Figuring out how to do such things is a non-trivial endeavor however.

> showMethods(makePdInfoPackage)
Function: makePdInfoPackage (package pdInfoBuilder)
object="AffyClariomSPDInfoPkgSeed"
object="AffyExpressionPDInfoPkgSeed"
object="AffyHTAPDInfoPkgSeed"
object="AffyMiRNAPDInfoPkgSeed"
object="AffySNPCNVPDInfoPkgSeed"
object="AffySNPCNVPDInfoPkgSeed2"
object="AffySNPPDInfoPkgSeed"
object="AffySNPPDInfoPkgSeed2"
object="AffySTPDInfoPkgSeed"
object="AffyTilingPDInfoPkgSeed"
object="GenericPDInfoPkgSeed"
object="NgsExpressionPDInfoPkgSeed"
object="NgsTilingPDInfoPkgSeed"

## Uh, let's try 'AffyExpression'

> selectMethod(makePdInfoPackage, "AffyExpressionPDInfoPkgSeed")
Method Definition:

function (object, destDir = ".", batch_size = 10000, quiet = FALSE, 
    unlink = FALSE) 
{
    msgBar()
    cat("Building annotation package for Affymetrix Expression array\n")
    cat("CDF...............: ", basename(object@cdfFile), "\n")
    cat("CEL...............: ", basename(object@celFile), "\n")
    cat("Sequence TAB-Delim: ", basename(object@tabSeqFile), 
        "\n")
    msgBar()
    chip <- chipName(object)

<snip>

## that looks like what we want.

So essentially what one would need is the CDF file, a CEL file, and the tab-delimited sequence file.

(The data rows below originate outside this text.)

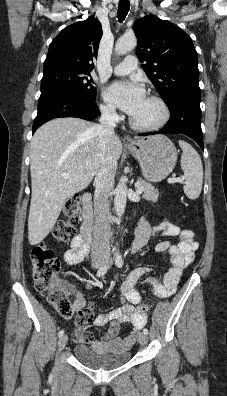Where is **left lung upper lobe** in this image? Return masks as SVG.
<instances>
[{
    "label": "left lung upper lobe",
    "instance_id": "5c2ea615",
    "mask_svg": "<svg viewBox=\"0 0 227 396\" xmlns=\"http://www.w3.org/2000/svg\"><path fill=\"white\" fill-rule=\"evenodd\" d=\"M133 29L137 56L146 62L143 68L166 104L182 92H200L197 52L181 28L147 15Z\"/></svg>",
    "mask_w": 227,
    "mask_h": 396
}]
</instances>
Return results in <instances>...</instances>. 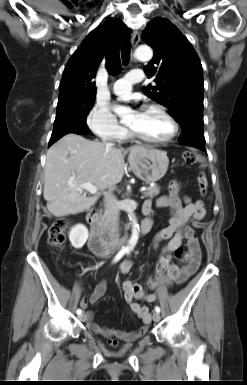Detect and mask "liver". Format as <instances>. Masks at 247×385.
<instances>
[{
	"instance_id": "1",
	"label": "liver",
	"mask_w": 247,
	"mask_h": 385,
	"mask_svg": "<svg viewBox=\"0 0 247 385\" xmlns=\"http://www.w3.org/2000/svg\"><path fill=\"white\" fill-rule=\"evenodd\" d=\"M126 152L69 133L46 154L43 197L55 217L78 214L93 206L99 194L87 197L72 185L91 182L99 191L118 184L124 174Z\"/></svg>"
}]
</instances>
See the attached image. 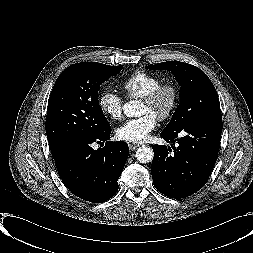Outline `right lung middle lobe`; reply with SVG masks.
<instances>
[{"mask_svg": "<svg viewBox=\"0 0 253 253\" xmlns=\"http://www.w3.org/2000/svg\"><path fill=\"white\" fill-rule=\"evenodd\" d=\"M122 68V65L82 62L69 66L59 75L46 116L52 155L71 140L82 135H96L110 126L99 105L98 89Z\"/></svg>", "mask_w": 253, "mask_h": 253, "instance_id": "obj_1", "label": "right lung middle lobe"}]
</instances>
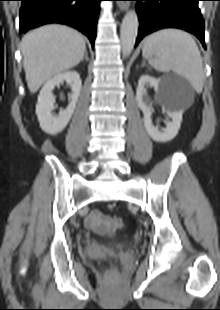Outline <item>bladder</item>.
<instances>
[{"instance_id": "31cf9c89", "label": "bladder", "mask_w": 220, "mask_h": 310, "mask_svg": "<svg viewBox=\"0 0 220 310\" xmlns=\"http://www.w3.org/2000/svg\"><path fill=\"white\" fill-rule=\"evenodd\" d=\"M130 246V243L129 242H125V243H123V244H121V245H119L118 246V248H127V247H129Z\"/></svg>"}]
</instances>
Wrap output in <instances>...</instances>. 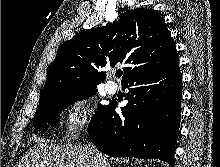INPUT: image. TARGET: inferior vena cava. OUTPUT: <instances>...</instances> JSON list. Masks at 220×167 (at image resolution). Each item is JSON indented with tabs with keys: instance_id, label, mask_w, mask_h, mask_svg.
Listing matches in <instances>:
<instances>
[{
	"instance_id": "obj_1",
	"label": "inferior vena cava",
	"mask_w": 220,
	"mask_h": 167,
	"mask_svg": "<svg viewBox=\"0 0 220 167\" xmlns=\"http://www.w3.org/2000/svg\"><path fill=\"white\" fill-rule=\"evenodd\" d=\"M87 147L92 151L95 167H110L106 158L95 148L92 142H89Z\"/></svg>"
}]
</instances>
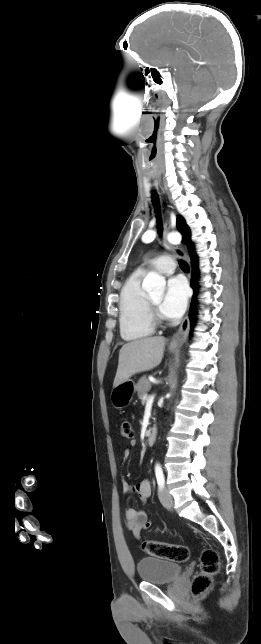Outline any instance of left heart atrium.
<instances>
[{
    "label": "left heart atrium",
    "mask_w": 261,
    "mask_h": 644,
    "mask_svg": "<svg viewBox=\"0 0 261 644\" xmlns=\"http://www.w3.org/2000/svg\"><path fill=\"white\" fill-rule=\"evenodd\" d=\"M187 286L180 277H172L167 282L166 292L160 304L163 316L175 319L180 317L187 305Z\"/></svg>",
    "instance_id": "39dd6f15"
}]
</instances>
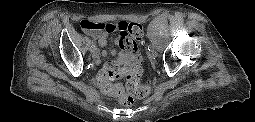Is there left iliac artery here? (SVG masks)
<instances>
[{"label":"left iliac artery","mask_w":255,"mask_h":122,"mask_svg":"<svg viewBox=\"0 0 255 122\" xmlns=\"http://www.w3.org/2000/svg\"><path fill=\"white\" fill-rule=\"evenodd\" d=\"M148 50H149V51L155 50V47H154V45H152V44H149V45H148Z\"/></svg>","instance_id":"obj_1"}]
</instances>
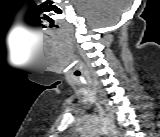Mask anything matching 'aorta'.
I'll use <instances>...</instances> for the list:
<instances>
[{
  "mask_svg": "<svg viewBox=\"0 0 160 137\" xmlns=\"http://www.w3.org/2000/svg\"><path fill=\"white\" fill-rule=\"evenodd\" d=\"M97 133L108 134L113 137H119L120 132L116 129V127L111 123L102 122L99 123L96 129Z\"/></svg>",
  "mask_w": 160,
  "mask_h": 137,
  "instance_id": "762f6f07",
  "label": "aorta"
}]
</instances>
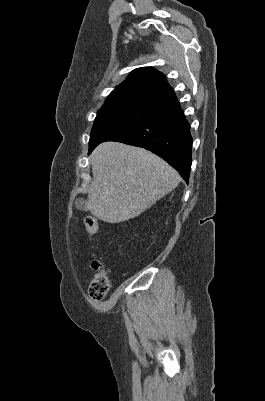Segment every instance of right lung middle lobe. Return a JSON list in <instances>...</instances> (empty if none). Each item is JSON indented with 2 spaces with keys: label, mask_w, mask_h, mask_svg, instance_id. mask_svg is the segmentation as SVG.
Here are the masks:
<instances>
[{
  "label": "right lung middle lobe",
  "mask_w": 265,
  "mask_h": 401,
  "mask_svg": "<svg viewBox=\"0 0 265 401\" xmlns=\"http://www.w3.org/2000/svg\"><path fill=\"white\" fill-rule=\"evenodd\" d=\"M161 108V105L146 102L103 106L97 112L92 127L89 149L107 140L118 130L149 116Z\"/></svg>",
  "instance_id": "1"
}]
</instances>
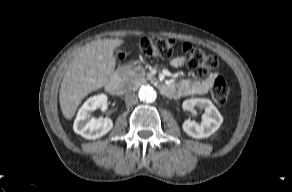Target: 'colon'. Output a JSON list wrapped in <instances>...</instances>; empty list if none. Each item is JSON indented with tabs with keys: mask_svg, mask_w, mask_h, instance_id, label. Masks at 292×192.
Listing matches in <instances>:
<instances>
[{
	"mask_svg": "<svg viewBox=\"0 0 292 192\" xmlns=\"http://www.w3.org/2000/svg\"><path fill=\"white\" fill-rule=\"evenodd\" d=\"M139 50L144 55L160 59L170 58L175 51V41L165 37H145L140 41ZM190 68L198 69L203 75L209 74L218 66V60L211 54L190 43L182 46ZM229 96V88L225 79L221 76L215 78L211 97L217 104H224Z\"/></svg>",
	"mask_w": 292,
	"mask_h": 192,
	"instance_id": "colon-1",
	"label": "colon"
}]
</instances>
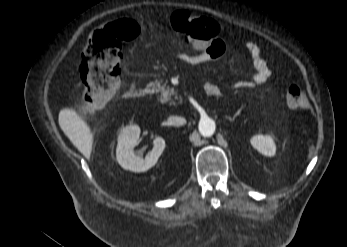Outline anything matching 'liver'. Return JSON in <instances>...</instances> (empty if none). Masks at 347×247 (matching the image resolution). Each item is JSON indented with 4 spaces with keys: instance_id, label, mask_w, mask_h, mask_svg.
Segmentation results:
<instances>
[{
    "instance_id": "1",
    "label": "liver",
    "mask_w": 347,
    "mask_h": 247,
    "mask_svg": "<svg viewBox=\"0 0 347 247\" xmlns=\"http://www.w3.org/2000/svg\"><path fill=\"white\" fill-rule=\"evenodd\" d=\"M59 122L77 149L89 159L93 145V134L87 123L74 109L68 108L60 111Z\"/></svg>"
}]
</instances>
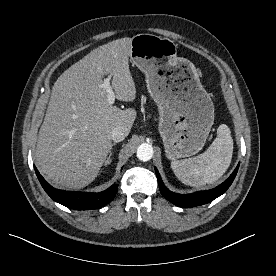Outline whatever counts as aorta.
Here are the masks:
<instances>
[{
	"label": "aorta",
	"instance_id": "762f6f07",
	"mask_svg": "<svg viewBox=\"0 0 276 276\" xmlns=\"http://www.w3.org/2000/svg\"><path fill=\"white\" fill-rule=\"evenodd\" d=\"M137 157L139 160L146 162L153 157V148L148 143L141 144L137 149Z\"/></svg>",
	"mask_w": 276,
	"mask_h": 276
}]
</instances>
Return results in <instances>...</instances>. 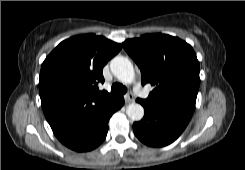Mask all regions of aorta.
Returning <instances> with one entry per match:
<instances>
[{"instance_id":"aorta-1","label":"aorta","mask_w":245,"mask_h":170,"mask_svg":"<svg viewBox=\"0 0 245 170\" xmlns=\"http://www.w3.org/2000/svg\"><path fill=\"white\" fill-rule=\"evenodd\" d=\"M110 69L113 75L124 84H131L135 78L131 61L123 56H116L111 60ZM126 114L133 121H139L144 116V108L138 103H131L126 108Z\"/></svg>"}]
</instances>
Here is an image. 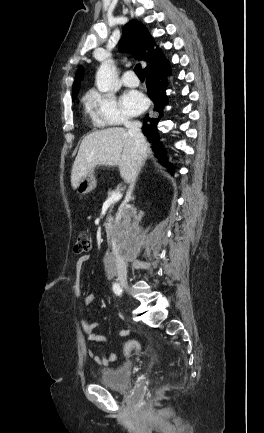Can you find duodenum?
I'll return each mask as SVG.
<instances>
[{
  "instance_id": "410a0bca",
  "label": "duodenum",
  "mask_w": 264,
  "mask_h": 433,
  "mask_svg": "<svg viewBox=\"0 0 264 433\" xmlns=\"http://www.w3.org/2000/svg\"><path fill=\"white\" fill-rule=\"evenodd\" d=\"M105 229H106V233H107L108 243L111 246V248L113 249V251H112V259H111V261L108 264V267H109L110 271L112 272V271H116L117 270L118 262L116 261V253L118 252V250L114 246L113 224L111 222H107L106 225H105Z\"/></svg>"
}]
</instances>
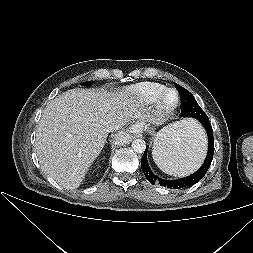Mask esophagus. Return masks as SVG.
<instances>
[{
  "label": "esophagus",
  "instance_id": "obj_1",
  "mask_svg": "<svg viewBox=\"0 0 253 253\" xmlns=\"http://www.w3.org/2000/svg\"><path fill=\"white\" fill-rule=\"evenodd\" d=\"M142 131V128L139 125H132L128 132L129 133H139ZM122 134H126V132H122Z\"/></svg>",
  "mask_w": 253,
  "mask_h": 253
}]
</instances>
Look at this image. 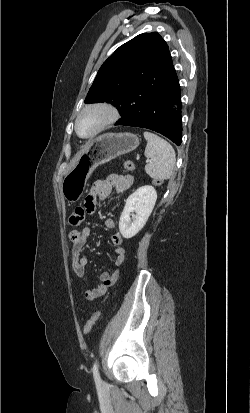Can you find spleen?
I'll return each mask as SVG.
<instances>
[{
    "label": "spleen",
    "mask_w": 250,
    "mask_h": 413,
    "mask_svg": "<svg viewBox=\"0 0 250 413\" xmlns=\"http://www.w3.org/2000/svg\"><path fill=\"white\" fill-rule=\"evenodd\" d=\"M143 135L147 140L144 154L150 159L145 166L146 173L154 180L169 179L176 164V154L173 147L154 133L145 131Z\"/></svg>",
    "instance_id": "1"
}]
</instances>
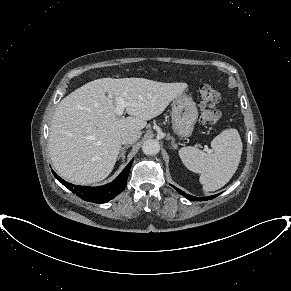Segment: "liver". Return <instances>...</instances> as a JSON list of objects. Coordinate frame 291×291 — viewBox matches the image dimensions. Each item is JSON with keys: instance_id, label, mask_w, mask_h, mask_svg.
Returning a JSON list of instances; mask_svg holds the SVG:
<instances>
[{"instance_id": "6515ba94", "label": "liver", "mask_w": 291, "mask_h": 291, "mask_svg": "<svg viewBox=\"0 0 291 291\" xmlns=\"http://www.w3.org/2000/svg\"><path fill=\"white\" fill-rule=\"evenodd\" d=\"M185 89L186 83L145 78H102L76 89L58 104L51 122L48 147L56 172L75 184L104 180L116 163L121 135L142 130ZM117 98L129 104L131 116L116 114Z\"/></svg>"}]
</instances>
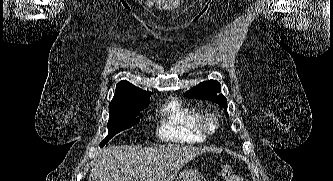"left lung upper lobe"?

We can get those using AffyCompatible and GEOquery.

> library(AffyCompatible)
>  rsrc <- NetAffxResource("jmacdon@med.umich.edu", "passwordgoeshere")
> grep("mg-430", names(rsrc), ignore.case = TRUE, value = TRUE)
[1] "HT_MG-430A"   "HT_MG-430B"   "HT_MG-430_PM"
> annos <- rsrc[["HT_MG-430_PM"]]
> sapply(affxAnnotation(annos), force)[c(4,11)]
[[1]]
affxType: CDF 
affxDescription: CDF Library File 
affxFile: AffxFile(1)

[[2]]
affxType: Probe Tabular 
affxDescription: Probe Sequences, tabular format 
affxFile: AffxFile(1)
## this will download the data to a temp dir. Move to your working dir
> readAnnotation(rsrc, annotation = affxAnnotation(annos)[[4]], content = FALSE)
> readAnnotation(rsrc, annotation = affxAnnotation(annos)[[11]], content = FALSE)
## can't be zipped
> unzip("HT_MG-430_PM.probe_tab.zip")
> unzip("/HT_MG-430_PM.cdf.zip")
## get a random CEL file
> getGEOSuppFiles("GSE151727")
## and gunzip one
> gunzip( "GSM4589134_SAMR1_+_Water_1.cel.gz")
## make a seed file
> seed <- new("AffyExpressionPDInfoPkgSeed", cdfFile = "HT_MG-430_PM.cdf", celFile = "GSM4589134_SAMR1_+_Water_1.cel", tabSeqFile = "HT_MG-430_PM.probe_tab")
## and build
> makePdInfoPackage(seed)
================================================================================
Building annotation package for Affymetrix Expression array
CDF...............:  HT_MG-430_PM.cdf 
CEL...............:  GSM4589134_SAMR1_+_Water_1.cel 
Sequence TAB-Delim:  HT_MG-430_PM.probe_tab 
================================================================================
Parsing file: HT_MG-430_PM.cdf... OK
Parsing file: GSM4589134_SAMR1_+_Water_1.cel... OK
Parsing file: HT_MG-430_PM.probe_tab... OK
Getting information for featureSet table... OK
Getting information for pm/mm feature tables... OK
Combining probe information with sequence information... OK
Getting PM probes and sequences... OK
Done parsing.
Creating package in ./pd.ht.mg.430.pm 
Inserting 45141 rows into table featureSet... OK
Inserting 513598 rows into table pmfeature... OK
Inserting 180 rows into table mmfeature... OK
Counting rows in featureSet
Counting rows in mmfeature
Counting rows in pmfeature
Creating index idx_pmfsetid on pmfeature... OK
Creating index idx_pmfid on pmfeature... OK
Creating index idx_fsfsetid on featureSet... OK
Saving DataFrame object for PM.
Saving DataFrame object for MM.
Done.
There were 11 warnings (use warnings() to see them)
## install
>  install.packages("pd.ht.mg.430.pm/", repos = NULL, type = "source")
Installing package into 'C:/Users/jmacdon/AppData/Roaming/R/win-library/4.0'
(as 'lib' is unspecified)
* installing *source* package 'pd.ht.mg.430.pm' ...
** using staged installation
** R
** data
** inst
** byte-compile and prepare package for lazy loading
<snip>

ADD REPLY • link 3.5 years ago James W. MacDonald 65k

0

Entering edit mode

Hi James, Very good to know; I would not have been able to find this out by myself... Thanks!